Since they first appeared on wristwatches in the early 1970s, liquid crystal displays have made the leap to TVs, smartphones, household appliances and automobile dashboards.
Now an even more responsive type of LCD technology, called blue phase liquid crystals, is getting closer to commercial use, and a USC chemical engineering professor’s research in that field is attracting notice.
Sanaz Sadati, an assistant professor of chemical engineering in the Molinaroli College of Engineering and Computing, has developed a novel method for making blue phase liquid crystals more stable so that they can be used at room temperature while maintaining their fast dynamics. Their narrow high-temperature operating range — about 100 to 104 degrees Fahrenheit — has long been a limiting factor in their development. The journal Advanced Functional Materials featured Sadati’s blue phase liquid crystal research on the cover of its June 2025 issue. Her collaborators include scientists at the Universidad Autónoma de San Luis Potosi and the University of Chicago.
“The response time of blue phase liquid crystals is two orders of magnitude faster than the common class of liquid crystals, so they’ve been considered as candidates for the next generation of display and sensor technology,” says Sadati, who is using her NSF CAREER Award to conduct research in the field of photonic crystals. “The biggest limitation to their commercial development has been that blue phase liquid crystals appear only in a narrow temperature range.”

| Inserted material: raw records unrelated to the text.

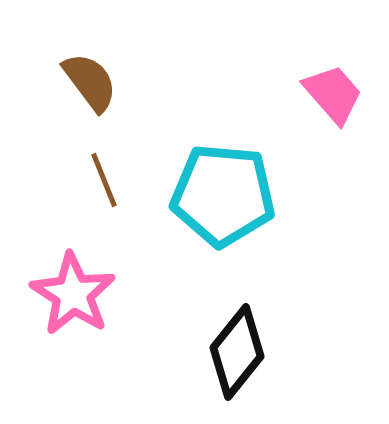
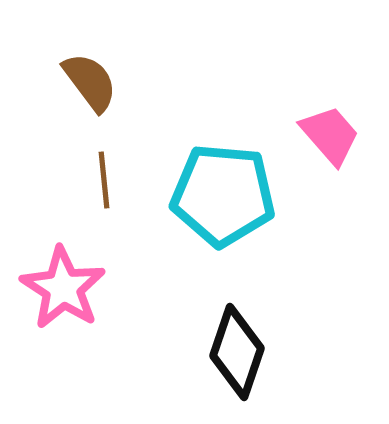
pink trapezoid: moved 3 px left, 41 px down
brown line: rotated 16 degrees clockwise
pink star: moved 10 px left, 6 px up
black diamond: rotated 20 degrees counterclockwise
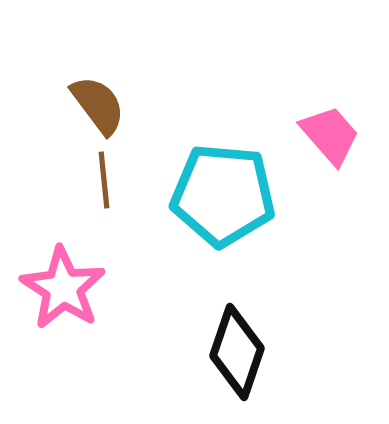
brown semicircle: moved 8 px right, 23 px down
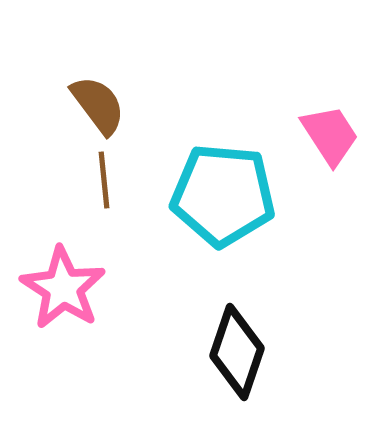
pink trapezoid: rotated 8 degrees clockwise
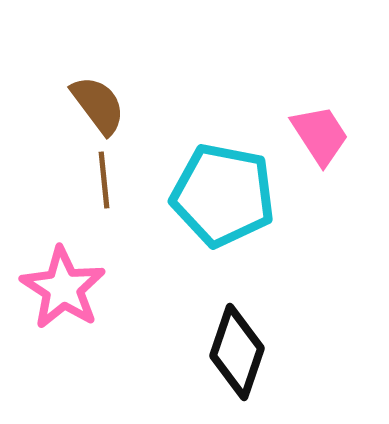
pink trapezoid: moved 10 px left
cyan pentagon: rotated 6 degrees clockwise
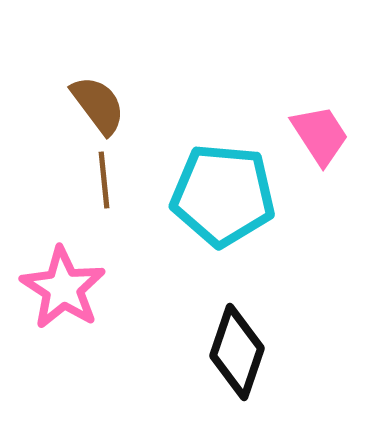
cyan pentagon: rotated 6 degrees counterclockwise
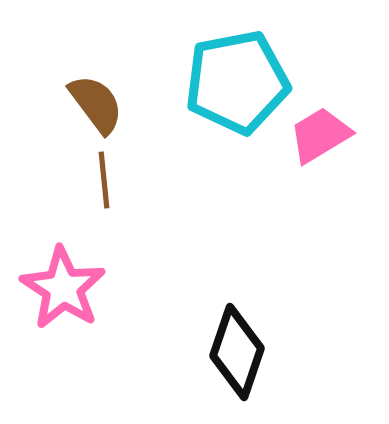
brown semicircle: moved 2 px left, 1 px up
pink trapezoid: rotated 88 degrees counterclockwise
cyan pentagon: moved 14 px right, 113 px up; rotated 16 degrees counterclockwise
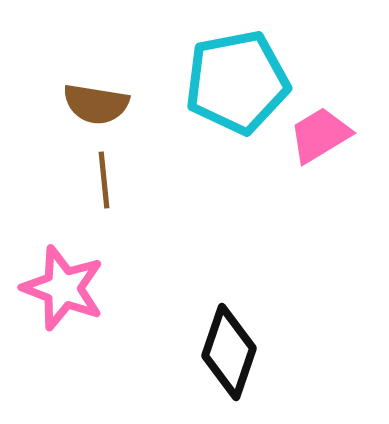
brown semicircle: rotated 136 degrees clockwise
pink star: rotated 12 degrees counterclockwise
black diamond: moved 8 px left
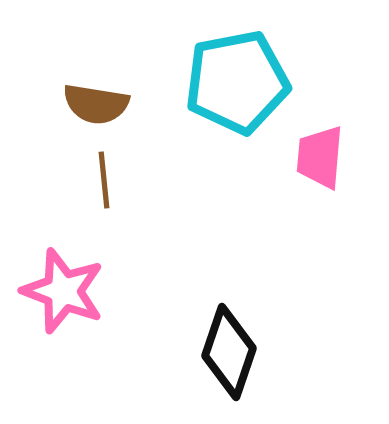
pink trapezoid: moved 22 px down; rotated 54 degrees counterclockwise
pink star: moved 3 px down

In recent years, some researchers have experimented with polymers as a solution to that limitation. These long chains of molecules can be introduced into the blue phase liquid to scaffold the large 3-D crystals in place while operating temperature is reduced and extended.
But that approach reduces the speed at which the liquid crystals respond to stimuli such as an electric field and increases the voltages required to achieve the same optical changes, Sadati says. That’s a problem because their fast reaction to a low-energy electric field is what makes liquid crystals so functional in display devices.
“The biggest limitation to their commercial development has been that blue phase liquid crystals appear only in a narrow temperature range.”
Sadati’s approach, outlined in her front-cover article in Advanced Functional Materials, has been to create a nano-architected polymer shell that covers the blue phase liquid crystals but is not inside the liquid itself.
“We have a nano-structured polymer shell encapsulating the liquid crystal, which stabilizes the blue phase, enabling it to change structure quickly over a 35-degree range from below room temperature to above room temperature,” she says. “So, we were able to retain the faster reaction speed while gaining a much wider range of operating temperatures.”
Blue phase liquid crystals quickly change color from blue to green and red in response to external stimuli such electric field energy, chemicals and biochemicals, making them ideal for fast-response sensor technology that provides an immediate visual cue to the user. In Sadati’s experiments with polymer shells around the liquid crystals, she has demonstrated that smaller inputs of electric voltage are needed to emit a response from the crystals.
“When we stabilize the crystals with the polymer shell, the amount of voltage needed to change the crystals’ shape is very low — 20 times less than blue phase crystals stabilized internally with polymers,” she says. “With our approach, they change shape much more dynamically with only a fraction of the energy.”